The World Bank regional classification results to 8 regions containing 167 countries.

Note the last group with names not available in the m49 classification scheme. These four regions do not belong to any regions automatically but could classified manually:

  • Kosovo and North Cyprus: Europe & Central Asia
  • Somaliland Region: Sub-Saharan Africa
  • Taiwan Province of China: East Asia & Pacific

2.4.2 Combine whr_m49 with World Bank Group Codes

The second sheet to combine is data from wb-class-compositions.rds. This is more complex as it contains 2085 entries divided in 48 groups.
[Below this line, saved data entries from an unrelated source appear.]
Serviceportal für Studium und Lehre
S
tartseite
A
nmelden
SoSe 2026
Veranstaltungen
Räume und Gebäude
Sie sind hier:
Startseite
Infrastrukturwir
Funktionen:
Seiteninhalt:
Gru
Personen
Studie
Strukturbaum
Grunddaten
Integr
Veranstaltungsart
The entries are multiple country codes and country names as each country belong to several groups.

R Code 2.24 : Combine whr_m49 with the World Bank groups

Code
whr_m49_wb_regions <-  base::readRDS(
  "data/whr-cantril/rds/whr_m49_wb_regions.rds")
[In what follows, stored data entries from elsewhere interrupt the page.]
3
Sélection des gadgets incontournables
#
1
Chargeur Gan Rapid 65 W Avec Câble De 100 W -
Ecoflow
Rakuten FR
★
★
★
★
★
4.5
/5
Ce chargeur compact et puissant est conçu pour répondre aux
wb_class_compositions_reduced <-  base::readRDS(
  "data/country-class/wb/rds/wb-class-compositions.rds") |> 
  dplyr::select(-4)

## left join: WHR-M49 as priority ########
  whr_m49_wb <- dplyr::left_join(
    x = whr_m49_wb_regions,
    y = wb_class_compositions_reduced,
    by = dplyr::join_by(iso3 == WB_Country_Code),
        relationship = "many-to-many")

## show whr_m49_wb #########
(
    dt_whr_m49_wb <- class_scheme2(
            df = whr_m49_wb,
            sel1 = rlang::quo(`Country_M49`),
            sel2 = rlang::quo(`WB_Group_Name`)
            )
)

## save whr_m49_wb as .rds file ################
my_save_data_file(
  "whr-cantril/rds", 
  whr_m49_wb, 
  "whr_m49_wb.rds")
#> # A tibble: 48 × 3
#> # Rowwise:  WB_Group_Name
#>    WB_Group_Name                               Country                         N
#>    <chr>                                       <chr>                       <int>
#>  1 Africa Eastern and Southern                 Angola; Angola; Angola; An…   247
#>  2 Africa Western and Central                  Benin; Benin; Benin; Benin…   233
#>  3 Arab World                                  Algeria; Algeria; Algeria;…   234
#>  4 Caribbean small states                      Belize; Belize; Belize; Be…     9
#>  5 Central Europe and the Baltics              Bulgaria; Bulgaria; Bulgar…   143
#>  6 Early-demographic dividend                  Algeria; Algeria; Algeria;…   612
#>  7 East Asia & Pacific                         Australia; Australia; Aust…   207
#>  8 East Asia & Pacific (IDA & IBRD)            Cambodia; Cambodia; Cambod…   129
#>  9 East Asia & Pacific (excluding high income) Cambodia; Cambodia; Cambod…   129
#> 10 Euro area                                   Austria; Austria; Austria;…   260
#> # ℹ 38 more rows

To receive a more concise data frame which a better overview of the available WB group codes I have to limit the WHR data to a specific year. Then I have only one country name and I can use the one-to-many-relationship (Country to WB_Group_Names).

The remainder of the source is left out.